"Ya, bisa dibilang begitu. Fisika itu alat untuk memahami hukum-hukum alam, dan matematika adalah bahasa yang digunakan untuk menuliskan hukum-hukum itu. Einstein pernah bilang, 'Pure mathematics is, in its way, the poetry of logical ideas.' Keren, kan?"
Menyentuh Rahasia Semesta
"Loe tahu gak," saya menambahkan, "matematika itu kayak puzzle besar. Setiap kali kita memahami satu bagian, kita menambahkan keping ke gambar besar semesta. Dan fisika adalah peta jalan untuk menemukan keping-keping itu. Bayangin, tanpa dua hal itu, kita gak akan punya internet, satelit, atau bahkan warung pecel ini."
Atep mengangguk. "Lalu, apa yang loe cari, Sep?"
Saya tersenyum. "Gue cuma mau memahami lebih banyak tentang dunia ini. Siapa tahu, di perjalanan gue, Allah ngasih gue satu 'kepingan' baru. Satu 'aha moment' yang bikin gue bisa berkontribusi, walaupun kecil."
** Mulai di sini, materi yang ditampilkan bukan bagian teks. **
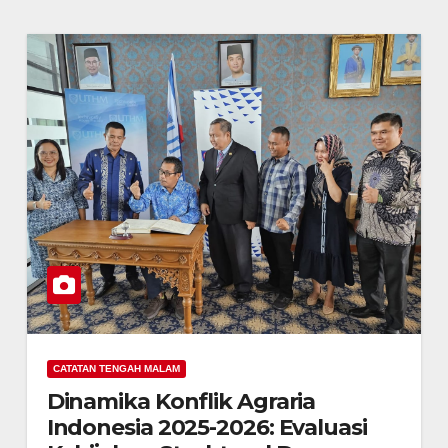
CATATAN TENGAH MALAM
Dinamika Konflik Agraria
Indonesia 2025-2026: Evaluasi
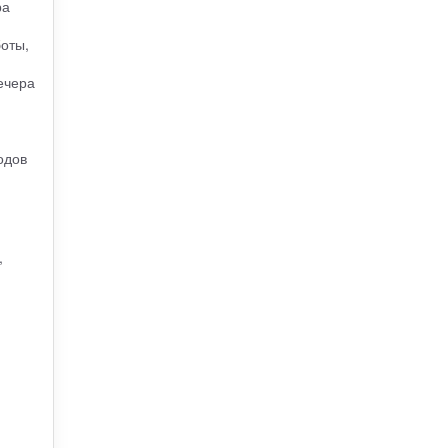
ра
оты,
ечера
одов
,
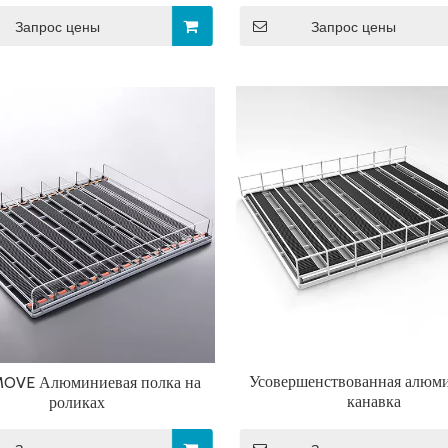
Запрос цены
Запрос цены
-26
2023-12-26
Усовершенствованная алюм
OVE Алюминиевая полка на
канавка
роликах
Супермаркет
ь играют заправочные
Молоко и молочные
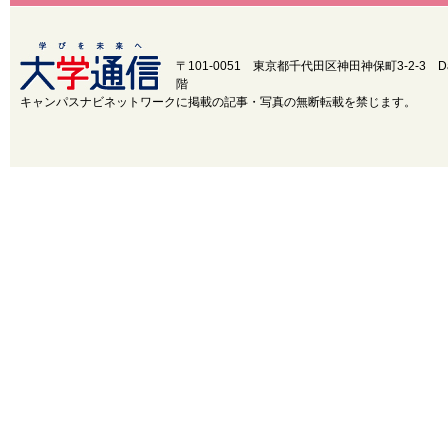
〒101-0051 東京都千代田区神田神保町3-2-3
D
階
キャンパスナビネットワークに掲載の記事・写真の無断転載を禁じます。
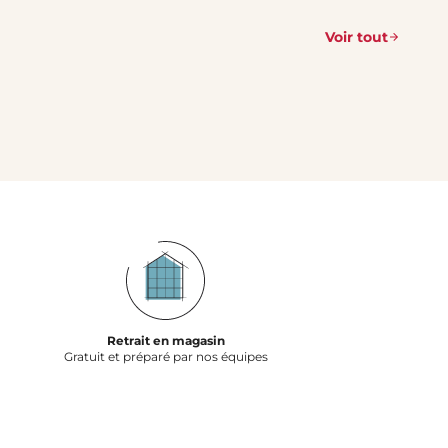
Voir tout
Retrait en magasin
Gratuit et préparé par nos équipes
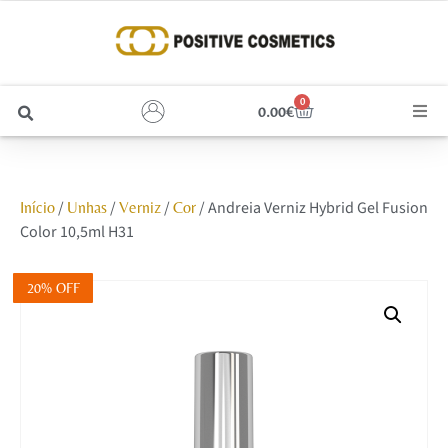
0
0.00
€
Cabelo
/
/
/
/ Andreia Verniz Hybrid Gel Fusion
Início
Unhas
Verniz
Cor
Unhas
Color 10,5ml H31
Homem
20% OFF
Rosto
Corpo e Estética
Maquilhagem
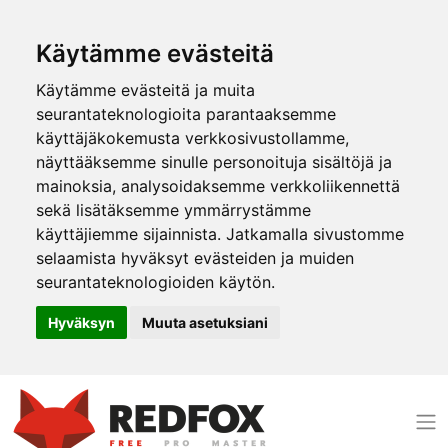
Käytämme evästeitä
Käytämme evästeitä ja muita
seurantateknologioita parantaaksemme
käyttäjäkokemusta verkkosivustollamme,
näyttääksemme sinulle personoituja sisältöjä ja
mainoksia, analysoidaksemme verkkoliikennettä
sekä lisätäksemme ymmärrystämme
käyttäjiemme sijainnista. Jatkamalla sivustomme
selaamista hyväksyt evästeiden ja muiden
seurantateknologioiden käytön.
Hyväksyn
Muuta asetuksiani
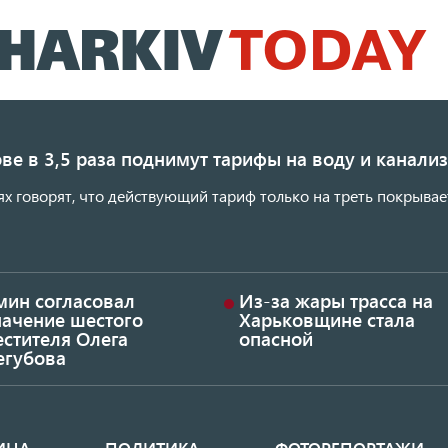
Перейти
к
основному
содержанию
ве в 3,5 раза поднимут тарифы на воду и канал
ях говорят, что действующий тариф только на треть покрывае
мин согласовал
Из-за жары трасса на
начение шестого
Харьковщине стала
стителя Олега
опасной
егубова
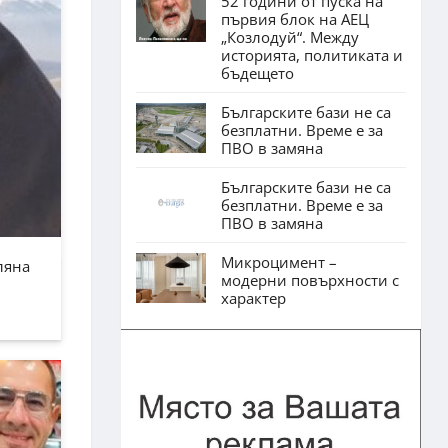
52 години от пуска на
първия блок на АЕЦ
„Козлодуй“. Между
историята, политиката и
бъдещето
Българските бази не са
безплатни. Време е за
ПВО в замяна
Българските бази не са
безплатни. Време е за
ПВО в замяна
Микроцимент –
ляна
модерни повърхности с
характер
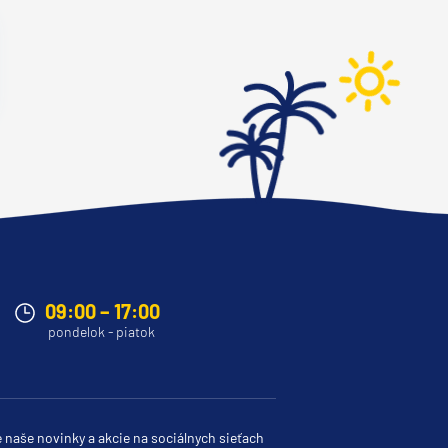
09:00 – 17:00
pondelok - piatok
e naše novinky a akcie na sociálnych sieťach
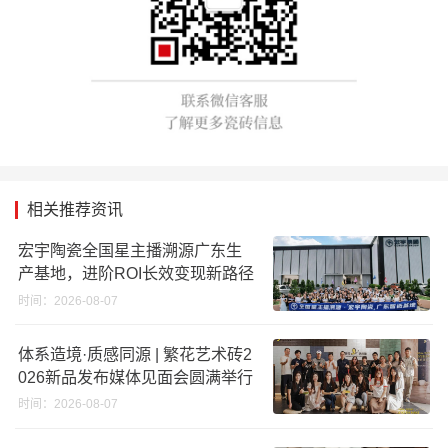
相关推荐资讯
宏宇陶瓷全国星主播溯源广东生
产基地，进阶ROI长效变现新路径
时间：2026-08-07
体系造境·质感同源 | 繁花艺术砖2
026新品发布媒体见面会圆满举行
时间：2026-08-07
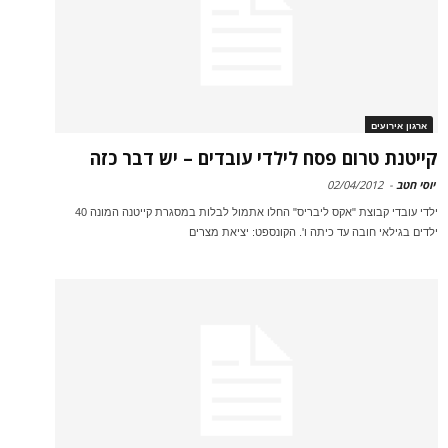
ארגון אירועים
קייטנת טרום פסח לילדי עובדים – יש דבר כזה
יוסי חטב
-
02/04/2012
ילדי עובדי קבוצת "אקס ליבריס" החלו אתמול לבלות במסגרת קייטנה המונה 40
ילדים בגילאי חובה עד כיתה ו'. הקונספט: יציאת מצרים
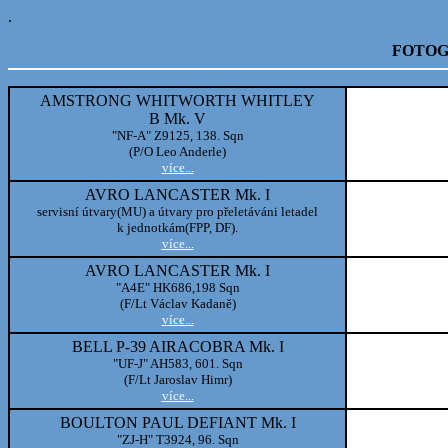
.
FOTOG
AMSTRONG WHITWORTH WHITLEY
B Mk. V
"NF-A" Z9125, 138. Sqn
(P/O Leo Anderle)
více...
AVRO LANCASTER Mk. I
servisní útvary(MU) a útvary pro přeletáváni letadel
k jednotkám(FPP, DF).
více...
AVRO LANCASTER Mk. I
"A4E" HK686,198 Sqn
(F/Lt Václav Kadaně)
více...
BELL P-39 AIRACOBRA Mk. I
"UF-J" AH583, 601. Sqn
(F/Lt Jaroslav Himr)
více...
BOULTON PAUL DEFIANT Mk. I
"ZJ-H" T3924, 96. Sqn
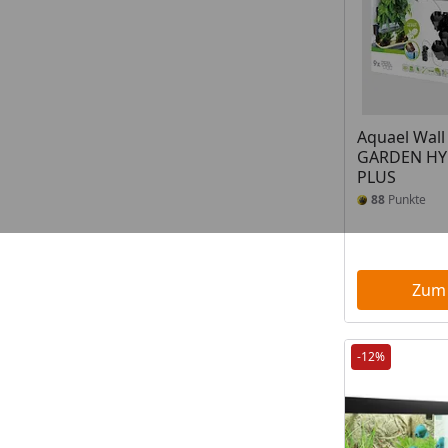
Aquael Wal
GARDEN H
PLUS
88
Punkte
Zum
-12%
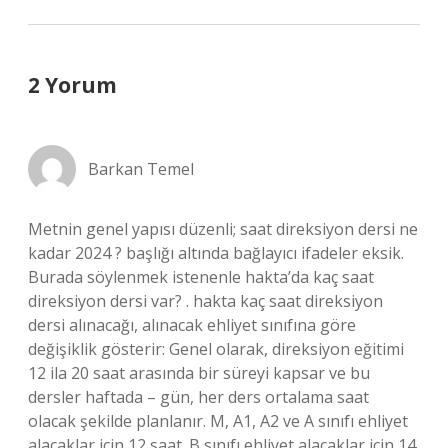
2 Yorum
Barkan Temel
Metnin genel yapısı düzenli; saat direksiyon dersi ne
kadar 2024 ? başlığı altında bağlayıcı ifadeler eksik.
Burada söylenmek istenenle hakta’da kaç saat
direksiyon dersi var? . hakta kaç saat direksiyon
dersi alınacağı, alınacak ehliyet sınıfına göre
değişiklik gösterir: Genel olarak, direksiyon eğitimi
12 ila 20 saat arasında bir süreyi kapsar ve bu
dersler haftada – gün, her ders ortalama saat
olacak şekilde planlanır. M, A1, A2 ve A sınıfı ehliyet
alacaklar için 12 saat. B sınıfı ehliyet alacaklar için 14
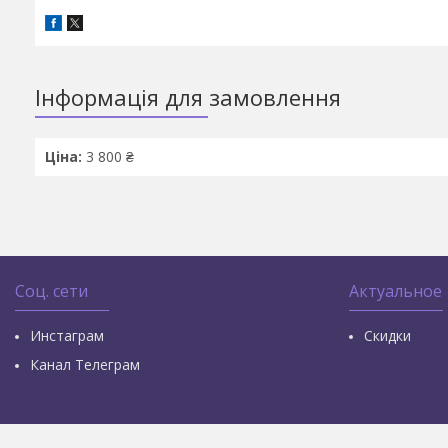
Інформація для замовлення
Ціна:
3 800 ₴
Соц. сети
Актуальное
Инстаграм
Скидки
Канал Телеграм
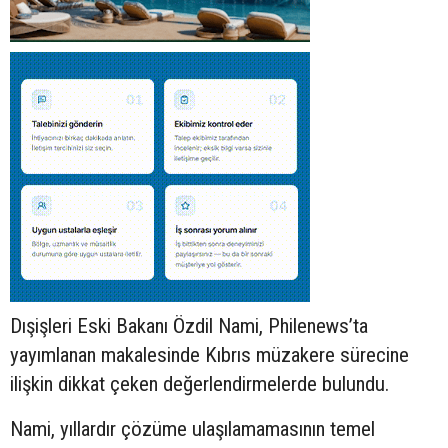
Dışişleri Eski Bakanı Özdil Nami, Philenews’ta
yayımlanan makalesinde Kıbrıs müzakere sürecine
ilişkin dikkat çeken değerlendirmelerde bulundu.
Nami, yıllardır çözüme ulaşılamamasının temel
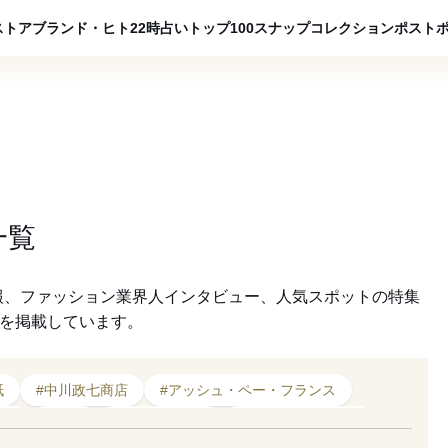
ADVERTISING
ストア
ブランド・ヒト
22時占い
トップ100
スナップ
コレクション
ポスト
一覧
報、ファッション業界人インタビュー、人気スポットの特集
クを掲載しています。
紙
#中川政七商店
#アッシュ・ペー・フランス
ップ
#雑誌
#アーティスト
#コラボレーション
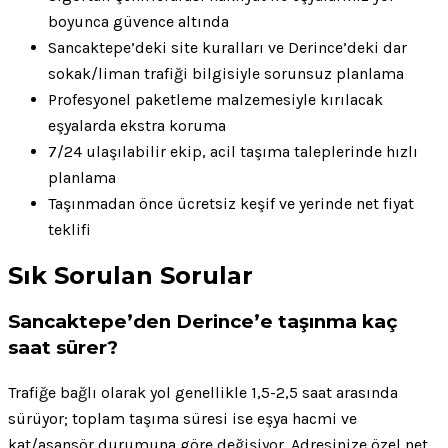
boyunca güvence altında
Sancaktepe’deki site kuralları ve Derince’deki dar
sokak/liman trafiği bilgisiyle sorunsuz planlama
Profesyonel paketleme malzemesiyle kırılacak
eşyalarda ekstra koruma
7/24 ulaşılabilir ekip, acil taşıma taleplerinde hızlı
planlama
Taşınmadan önce ücretsiz keşif ve yerinde net fiyat
teklifi
Sık Sorulan Sorular
Sancaktepe’den Derince’e taşınma kaç
saat sürer?
Trafiğe bağlı olarak yol genellikle 1,5-2,5 saat arasında
sürüyor; toplam taşıma süresi ise eşya hacmi ve
kat/asansör durumuna göre değişiyor. Adresinize özel net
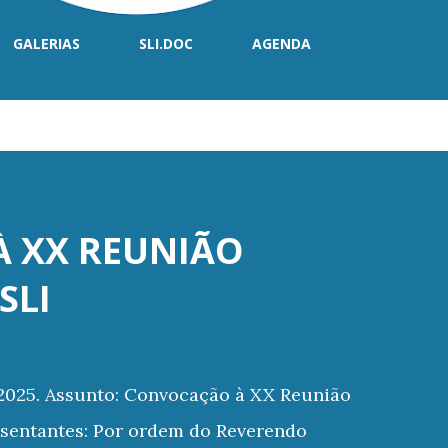
GALERIAS
SLI.DOC
AGENDA
 XX REUNIÃO
SLI
 2025. Assunto: Convocação à XX Reunião
esentantes: Por ordem do Reverendo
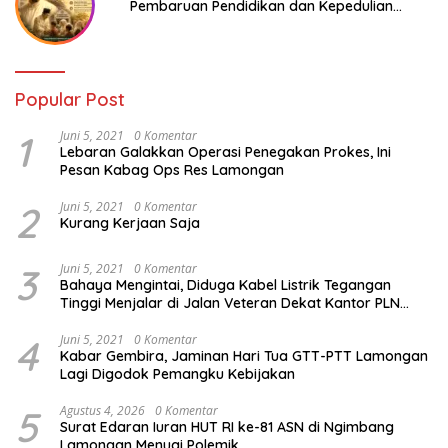
Pembaruan Pendidikan dan Kepedulian
Sosial bagi Generasi Muda
Popular Post
1
Juni 5, 2021
0 Komentar
Lebaran Galakkan Operasi Penegakan Prokes, Ini
Pesan Kabag Ops Res Lamongan
2
Juni 5, 2021
0 Komentar
Kurang Kerjaan Saja
3
Juni 5, 2021
0 Komentar
Bahaya Mengintai, Diduga Kabel Listrik Tegangan
Tinggi Menjalar di Jalan Veteran Dekat Kantor PLN
Lamongan
4
Juni 5, 2021
0 Komentar
Kabar Gembira, Jaminan Hari Tua GTT-PTT Lamongan
Lagi Digodok Pemangku Kebijakan
5
Agustus 4, 2026
0 Komentar
Surat Edaran Iuran HUT RI ke-81 ASN di Ngimbang
Lamongan Menuai Polemik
Sambel Pecel dan Misi Hidup
Kami selesai makan. Saat pedagang pecel menyiapkan teh hangat terakhir, Uses tiba-tiba berkata, "Loe unik, Sep. Belajar fisika dan matematika buat memahami semesta, tapi makan pecel malah gak pake sambel pecel."
Saya tertawa. "Hidup itu kayak sambel, Ses. Gak semua orang cocok dengan pedesnya. Tapi, kalau loe ngerti bumbu-bumbu yang bikin sambel itu, loe bisa bikin rasa yang pas buat diri loe."
Kami tertawa bersama. Tapi malam itu, saya tahu, kami semua pulang dengan pikiran yang lebih dalam tentang pentingnya belajar---bukan hanya untuk nilai, tapi untuk menyentuh rahasia-rahasia semesta.